• [What you will do]: Please return every line in the following data that includes the string "Peppa".

Saved entries

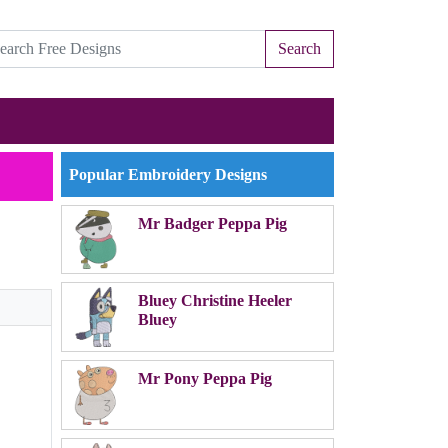
Search
Popular Embroidery Designs
Mr Badger Peppa Pig
Bluey Christine Heeler
Bluey
Mr Pony Peppa Pig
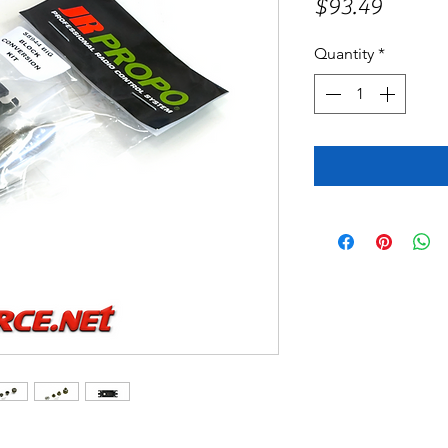
Price
$93.49
Quantity
*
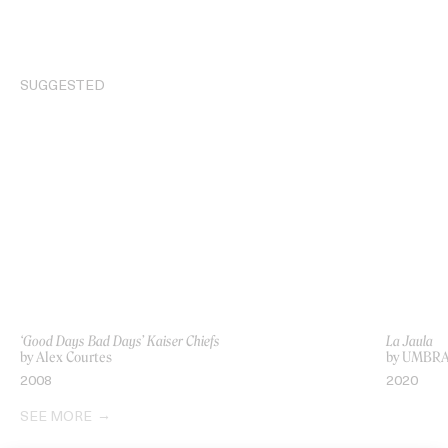
SUGGESTED
‘Good Days Bad Days’ Kaiser Chiefs
La Jaula
by Alex Courtes
by UMBR
2008
2020
SEE MORE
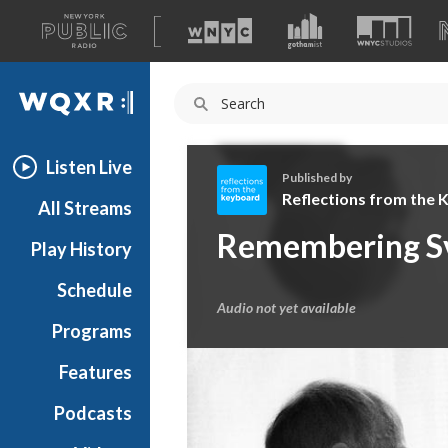
A
list
WQXR
of
our
Navigation
sites
Listen Live
Published by
Reflections from the
All Streams
R
Remembering Sv
Play History
e
f
Schedule
l
Audio not yet available
e
Programs
c
t
Features
i
Podcasts
o
n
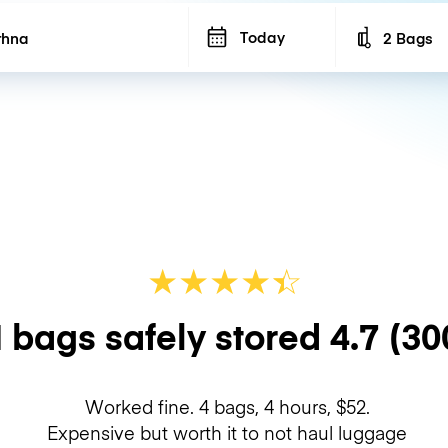
Today
2 Bags
Number of b
★
★
★
★
☆
★
 bags safely stored
4.7
(30
Worked fine. 4 bags, 4 hours, $52.
Expensive but worth it to not haul luggage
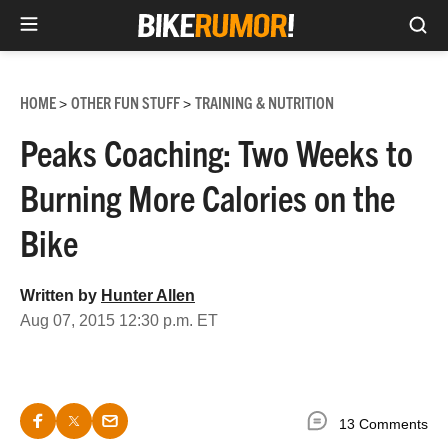
Sea
Skip
to
HOME
OTHER FUN STUFF
TRAINING & NUTRITION
>
>
content
Peaks Coaching: Two Weeks to
Burning More Calories on the
Bike
Written by
Hunter Allen
Aug 07, 2015 12:30 p.m. ET
13 Comments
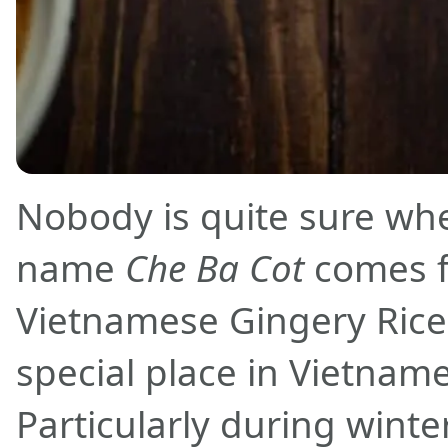
Nobody is quite sure wh
name
Che Ba Cot
comes f
Vietnamese Gingery Rice
special place in Vietname
Particularly during wint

• [Solution to this problem]:
Mr Badger Peppa Pig
Mr Pony Peppa Pig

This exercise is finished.